## To do:
All records, exactly as written, minus the pictures: copy them out.

== Source material

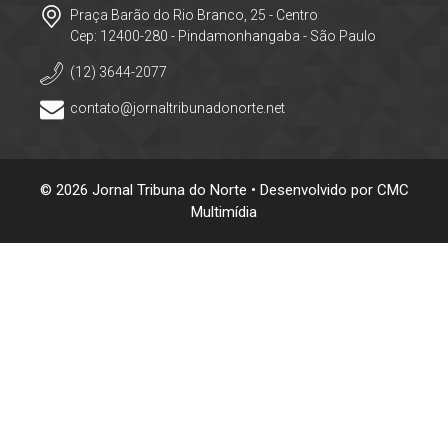
Praça Barão do Rio Branco, 25 - Centro
Cep: 12400-280 - Pindamonhangaba - São Paulo
(12) 3644-2077
contato@jornaltribunadonorte.net
© 2026 Jornal Tribuna do Norte • Desenvolvido por
CMC
Multimídia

====

## Reply:
Praça Barão do Rio Branco, 25 - Centro
Cep: 12400-280 - Pindamonhangaba - São Paulo
(12) 3644-2077
contato@jornaltribunadonorte.net
© 2026 Jornal Tribuna do Norte • Desenvolvido por
CMC
Multimídia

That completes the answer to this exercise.